The result was instant love, which surprised not only me, but Sandra as well. I'm not a fan of fruity wines (or of fruits, for that matter!). But this was a combination of red wine and fruit juices that made me tell Sandra that she should try this stuff. She did, and she loved it immediately as well. The next time I was at that restaurant, I ordered another pitcher. This time, it wasn't just Sandra and me. Her parents were there as well. Guess what? They loved the drink as much as we did.

After ordering it a few times, I figured that I was able to discern enough of the juices involved to make it at home. In my first try, I came up with the following formula of 8 parts burgundy wine, 4 parts orange juice, 2 parts apple juice, 1 part grape juice, and the juice of a lime (the key here is that each succeeding ingredient is about half as much as the preceding ingredient). To that, I added thin slices of apple, orange, two limes, and a bunch of Concord grapes. I added some ice to make an entire pitcher, and I had my own wonderful Sangria at home!

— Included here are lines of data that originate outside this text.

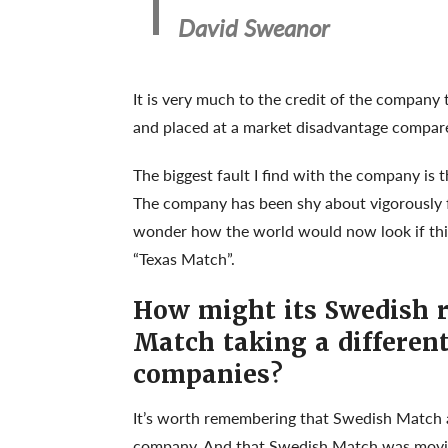
David Sweanor
It is very much to the credit of the company 
and placed at a market disadvantage compared
The biggest fault I find with the company is t
The company has been shy about vigorously fi
wonder how the world would now look if thi
“Texas Match”.
How might its Swedish r
Match taking a differen
companies?
It’s worth remembering that Swedish Match 
company
. And that Swedish Match was movi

I've ordered Sangria elsewhere, including one of Sandra's and my favorite Mexican restaurants up here in New Hampshire. What I usually got was a pitcher of such utter sweetness that I couldn't even drink a single glass of it. I realized that I managed to catch lightning in a bottle when I first ordered it at Meson Olé, and have avoided ordering Sangria elsewhere.

I was still happy. I had my own recipe for Sangria, and I made it a lot back then, and every time I've visited Meson Olé, I've made it a point to order a pitcher of their wonderful elixir.

Last year, in 2008, a bunch of people I knew that were International Challenge Masters for Destination Imagination went with me to a place in Knoxville's Market Square named La Costa and had dinner. It was a Sunday, and they had their "liter of Sangria for half price Sunday" special. I ordered it, and was very impressed by it. It wasn't sickeningly sweet like the one I ordered in New Hampshire, but it wasn't exactly like the one I had at Meson Olé. There were some interesting spices in it. I loved it, and thought it was another perfect Sangria.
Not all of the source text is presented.